(Saved entries)

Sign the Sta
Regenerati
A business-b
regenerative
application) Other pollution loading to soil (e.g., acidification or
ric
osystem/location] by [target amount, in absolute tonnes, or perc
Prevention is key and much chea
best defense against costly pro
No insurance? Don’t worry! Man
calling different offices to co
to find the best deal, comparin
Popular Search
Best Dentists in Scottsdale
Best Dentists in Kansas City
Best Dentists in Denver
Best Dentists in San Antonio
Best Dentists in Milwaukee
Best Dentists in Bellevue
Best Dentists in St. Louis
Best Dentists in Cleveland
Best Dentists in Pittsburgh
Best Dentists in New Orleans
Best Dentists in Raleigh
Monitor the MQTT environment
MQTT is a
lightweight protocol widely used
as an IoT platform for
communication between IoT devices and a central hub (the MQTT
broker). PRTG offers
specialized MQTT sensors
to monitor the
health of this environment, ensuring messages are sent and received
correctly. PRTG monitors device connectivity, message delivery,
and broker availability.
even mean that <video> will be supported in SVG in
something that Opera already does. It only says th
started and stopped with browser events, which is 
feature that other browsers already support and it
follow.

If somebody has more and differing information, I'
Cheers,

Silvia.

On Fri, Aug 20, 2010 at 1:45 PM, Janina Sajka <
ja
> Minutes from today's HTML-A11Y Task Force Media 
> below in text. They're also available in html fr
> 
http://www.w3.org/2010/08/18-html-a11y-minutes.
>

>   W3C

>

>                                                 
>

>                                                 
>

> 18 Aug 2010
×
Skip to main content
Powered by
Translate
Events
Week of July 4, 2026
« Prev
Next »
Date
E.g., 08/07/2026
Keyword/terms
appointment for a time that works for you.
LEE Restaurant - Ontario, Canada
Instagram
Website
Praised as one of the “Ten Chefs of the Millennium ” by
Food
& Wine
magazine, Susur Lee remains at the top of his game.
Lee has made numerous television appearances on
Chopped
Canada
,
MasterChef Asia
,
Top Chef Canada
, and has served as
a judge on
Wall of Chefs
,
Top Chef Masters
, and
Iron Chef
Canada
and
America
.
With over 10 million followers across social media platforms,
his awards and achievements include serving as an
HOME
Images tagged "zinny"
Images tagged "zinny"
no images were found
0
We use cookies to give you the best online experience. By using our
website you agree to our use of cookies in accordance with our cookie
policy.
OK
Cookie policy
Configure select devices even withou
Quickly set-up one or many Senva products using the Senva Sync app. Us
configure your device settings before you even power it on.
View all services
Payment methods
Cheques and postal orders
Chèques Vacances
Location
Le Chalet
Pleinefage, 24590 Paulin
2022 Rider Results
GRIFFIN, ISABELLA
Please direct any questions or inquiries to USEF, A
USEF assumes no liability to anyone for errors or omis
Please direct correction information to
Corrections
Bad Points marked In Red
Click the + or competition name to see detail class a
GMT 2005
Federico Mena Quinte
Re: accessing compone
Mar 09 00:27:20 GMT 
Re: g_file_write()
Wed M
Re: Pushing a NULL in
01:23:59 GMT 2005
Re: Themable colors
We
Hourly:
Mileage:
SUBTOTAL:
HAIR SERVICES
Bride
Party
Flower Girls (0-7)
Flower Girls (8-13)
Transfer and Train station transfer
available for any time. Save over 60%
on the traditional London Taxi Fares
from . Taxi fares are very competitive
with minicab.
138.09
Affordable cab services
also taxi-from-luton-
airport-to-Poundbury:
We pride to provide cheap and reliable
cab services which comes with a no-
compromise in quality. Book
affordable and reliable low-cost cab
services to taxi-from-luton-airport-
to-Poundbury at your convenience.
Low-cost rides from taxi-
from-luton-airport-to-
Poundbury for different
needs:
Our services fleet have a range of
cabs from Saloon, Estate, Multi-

How to complete this task >> Report the number of lines, in the entries above, that contain the word "airport", without any other text.

Problem solution >> 3